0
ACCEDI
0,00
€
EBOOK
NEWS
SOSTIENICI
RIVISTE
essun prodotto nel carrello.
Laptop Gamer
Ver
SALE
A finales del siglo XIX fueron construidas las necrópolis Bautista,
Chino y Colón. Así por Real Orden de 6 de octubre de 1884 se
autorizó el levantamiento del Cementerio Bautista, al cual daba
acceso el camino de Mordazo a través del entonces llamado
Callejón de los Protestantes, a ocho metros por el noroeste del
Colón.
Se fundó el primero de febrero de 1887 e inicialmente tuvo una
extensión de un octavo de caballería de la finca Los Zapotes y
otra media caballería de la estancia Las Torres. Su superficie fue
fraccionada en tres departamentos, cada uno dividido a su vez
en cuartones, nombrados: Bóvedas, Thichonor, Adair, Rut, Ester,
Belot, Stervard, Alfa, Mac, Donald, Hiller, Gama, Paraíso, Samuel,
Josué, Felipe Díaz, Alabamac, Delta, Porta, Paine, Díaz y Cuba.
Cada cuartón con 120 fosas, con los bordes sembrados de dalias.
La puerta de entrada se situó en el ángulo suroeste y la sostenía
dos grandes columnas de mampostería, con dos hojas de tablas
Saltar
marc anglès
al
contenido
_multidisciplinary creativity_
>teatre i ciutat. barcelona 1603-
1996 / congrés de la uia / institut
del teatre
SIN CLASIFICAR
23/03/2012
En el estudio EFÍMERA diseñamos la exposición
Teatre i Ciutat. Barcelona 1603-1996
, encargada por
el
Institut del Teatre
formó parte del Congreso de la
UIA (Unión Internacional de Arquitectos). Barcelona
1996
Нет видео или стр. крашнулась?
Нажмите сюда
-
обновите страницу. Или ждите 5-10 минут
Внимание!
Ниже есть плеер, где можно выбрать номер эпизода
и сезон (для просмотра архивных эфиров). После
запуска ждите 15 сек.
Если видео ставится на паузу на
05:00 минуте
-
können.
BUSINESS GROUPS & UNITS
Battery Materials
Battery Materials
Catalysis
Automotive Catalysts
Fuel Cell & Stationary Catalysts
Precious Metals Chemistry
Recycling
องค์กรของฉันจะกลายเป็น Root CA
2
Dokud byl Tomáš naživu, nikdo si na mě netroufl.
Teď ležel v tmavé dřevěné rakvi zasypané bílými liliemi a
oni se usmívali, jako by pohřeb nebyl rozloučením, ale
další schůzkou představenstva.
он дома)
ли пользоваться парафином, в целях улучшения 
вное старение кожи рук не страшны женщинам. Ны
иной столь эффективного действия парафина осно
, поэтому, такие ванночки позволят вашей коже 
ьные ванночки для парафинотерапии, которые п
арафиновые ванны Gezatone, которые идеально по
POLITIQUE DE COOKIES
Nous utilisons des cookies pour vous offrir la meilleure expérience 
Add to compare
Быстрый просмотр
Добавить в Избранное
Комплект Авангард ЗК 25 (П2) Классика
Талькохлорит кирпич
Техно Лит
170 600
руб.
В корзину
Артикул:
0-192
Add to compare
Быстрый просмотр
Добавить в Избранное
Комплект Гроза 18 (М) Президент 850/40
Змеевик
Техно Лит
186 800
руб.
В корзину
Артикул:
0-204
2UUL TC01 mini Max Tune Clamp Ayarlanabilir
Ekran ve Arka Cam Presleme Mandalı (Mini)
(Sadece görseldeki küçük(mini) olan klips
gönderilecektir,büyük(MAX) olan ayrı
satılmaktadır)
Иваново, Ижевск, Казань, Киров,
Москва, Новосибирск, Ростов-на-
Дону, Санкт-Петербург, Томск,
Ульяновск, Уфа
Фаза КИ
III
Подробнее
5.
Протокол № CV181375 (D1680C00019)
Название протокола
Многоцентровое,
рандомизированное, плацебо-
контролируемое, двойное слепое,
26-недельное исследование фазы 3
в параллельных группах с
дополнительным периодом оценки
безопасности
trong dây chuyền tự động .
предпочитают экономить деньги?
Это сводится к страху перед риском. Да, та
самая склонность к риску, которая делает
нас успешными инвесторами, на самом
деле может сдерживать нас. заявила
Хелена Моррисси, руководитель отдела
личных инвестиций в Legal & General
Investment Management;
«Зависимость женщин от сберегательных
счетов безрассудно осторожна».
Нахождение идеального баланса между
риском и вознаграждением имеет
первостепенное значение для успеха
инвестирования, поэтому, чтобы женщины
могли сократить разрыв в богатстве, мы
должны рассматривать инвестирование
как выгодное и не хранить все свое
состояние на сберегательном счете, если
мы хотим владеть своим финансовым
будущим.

:::

(Work instruction) Between the first line of the entries above and the line with "Chino y Colón.", both included, copy every line exactly and nothing outside that range.

(Solution below)
0
ACCEDI
0,00
€
EBOOK
NEWS
SOSTIENICI
RIVISTE
essun prodotto nel carrello.
Laptop Gamer
Ver
SALE
A finales del siglo XIX fueron construidas las necrópolis Bautista,
Chino y Colón. Así por Real Orden de 6 de octubre de 1884 se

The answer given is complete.